Sometimes the Hot Tubbists rented big warehouses for the events; other times, they met in an apartment in Euless, Texas. Eventually, Aydt recalls, "It got to the point where our mutual goal was to provide a spontaneously occurring initiatory experience. It went from being an accidental, 'Hey, we all got together and something very strange happened' situation to a more planned, 'Well, if we play our cards right and do certain things, we can induce this same kind of group experience.'" And so a new religion, devoted to "monotheist pagan mysterianism," was born.
Such playfulness marks the so-called Free Religions. Under this header one finds Discordianism, the "Non-Prophet Irreligious Disorganization" devoted to the Greco-Roman goddess of disorder; the Church of the SubGenius, inspired not by classical mythology but by conspiracy theories, UFO cults, and sales manuals; and the Moorish Orthodox Church, which might best be described as Discordianism crossed with Afro-American Islam. Other Free Religions are one-off efforts, sometimes launched by followers of other free faiths. The Discordian filmmaker Antero Alli, for example, has invented a spiritual practice centered around Fred Mertz, Ethel's husband on I Love Lucy. Mertz, he argues, was a Bodhisattva, master of "such sophisticated techniques as Senseless Bickering, Scathing Indifference, Bad Timing, Advanced Balding and the Five Secrets of Stinginess." There is, or was, a First Arachnid Church whose deadpan tracts honor "the Great Spider and the True Web," and there's probably a similar church out there devoted to the Great Pumpkin, though I haven't been able to locate it yet.
On one level, of course, these are parodies, and some of them don't aspire to be more than that. But there's more to the Free Religions than satire. The Hot Tub group, which drew heavily on both Discordianism and Moorish Science, was in no sense unserious in its efforts to reach a transcendental state. For the Discordians, the wisecracks are there, in part, as a defense against fundamentalism. The theory is that religious texts are metaphors at best, that some of the world's most hazardous social conflicts began because people took those metaphors literally, and that one way to overcome this is to develop a doctrine so absurd that no one could possibly take it at face value. If religion is art, then this is spiritual dada.
In a way, none of this is unusual. There have always been people who discard the elements of their faith that they dislike, and there have always been syncretic religions that fuse one spiritual system with another. What is new is the ease of the former, the speed of the latter, and the extent to which the two have combined.

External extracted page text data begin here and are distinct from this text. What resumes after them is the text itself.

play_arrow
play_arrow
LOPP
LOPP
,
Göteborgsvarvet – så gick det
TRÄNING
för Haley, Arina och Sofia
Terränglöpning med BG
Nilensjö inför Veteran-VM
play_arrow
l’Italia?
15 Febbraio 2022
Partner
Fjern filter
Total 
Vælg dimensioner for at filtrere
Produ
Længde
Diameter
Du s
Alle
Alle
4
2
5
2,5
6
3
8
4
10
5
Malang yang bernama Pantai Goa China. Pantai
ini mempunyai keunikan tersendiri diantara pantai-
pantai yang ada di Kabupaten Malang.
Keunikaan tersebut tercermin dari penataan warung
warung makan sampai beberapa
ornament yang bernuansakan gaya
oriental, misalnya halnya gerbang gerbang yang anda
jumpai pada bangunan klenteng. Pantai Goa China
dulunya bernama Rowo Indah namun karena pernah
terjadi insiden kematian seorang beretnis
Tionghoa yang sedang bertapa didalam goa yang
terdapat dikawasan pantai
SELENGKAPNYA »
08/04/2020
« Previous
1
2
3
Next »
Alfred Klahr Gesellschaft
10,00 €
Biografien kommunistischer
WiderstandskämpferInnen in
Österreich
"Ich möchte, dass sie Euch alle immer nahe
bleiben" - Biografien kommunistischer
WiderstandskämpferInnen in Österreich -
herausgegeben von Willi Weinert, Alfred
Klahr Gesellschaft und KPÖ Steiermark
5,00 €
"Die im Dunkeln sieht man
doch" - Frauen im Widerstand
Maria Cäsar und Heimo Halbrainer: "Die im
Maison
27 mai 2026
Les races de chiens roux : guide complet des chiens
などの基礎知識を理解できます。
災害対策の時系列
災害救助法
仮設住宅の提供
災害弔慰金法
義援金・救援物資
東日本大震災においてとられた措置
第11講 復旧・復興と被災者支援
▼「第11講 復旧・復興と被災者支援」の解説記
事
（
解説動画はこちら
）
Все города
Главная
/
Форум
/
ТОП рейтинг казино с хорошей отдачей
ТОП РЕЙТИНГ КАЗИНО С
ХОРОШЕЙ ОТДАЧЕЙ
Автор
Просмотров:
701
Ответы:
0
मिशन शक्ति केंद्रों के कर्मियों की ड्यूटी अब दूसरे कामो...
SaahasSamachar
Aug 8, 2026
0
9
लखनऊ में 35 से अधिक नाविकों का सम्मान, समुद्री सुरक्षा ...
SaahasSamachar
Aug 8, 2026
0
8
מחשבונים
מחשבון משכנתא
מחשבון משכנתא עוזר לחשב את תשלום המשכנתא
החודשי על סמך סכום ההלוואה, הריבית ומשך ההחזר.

There is a wide gulf, of course, between someone who merely fine-tunes her Catholicism and someone who replaces the Virgin Mary with the goddess of chaos; between a Jew who mixes milk with meat and a Jew who practices witchcraft. If I am describing a trend, it is one that covers a wide spectrum of behavior, from the ordinary to the outré. As a journalist, I have naturally focused on the latter -- but it's the former, obviously, that is reshaping society.
The question then becomes how adaptable these revised and reinvented faiths will be in the long haul. Rabbi Schachter-Shalomi notes that one function of religious ritual is to bind the generations, and that it's not clear how useful the new combinations are in that regard. "Most of the people who are inventing these things de novo will not have a second generation," he warns. "They wanted to get the highs out of the individual practice, but they don't do things in the household and families."
That doesn't mean that the spiritual cafeteria itself will inevitably collapse. More likely, the next generation will invent, reinvent, and rediscover its own religious practices, just as its parents are doing now.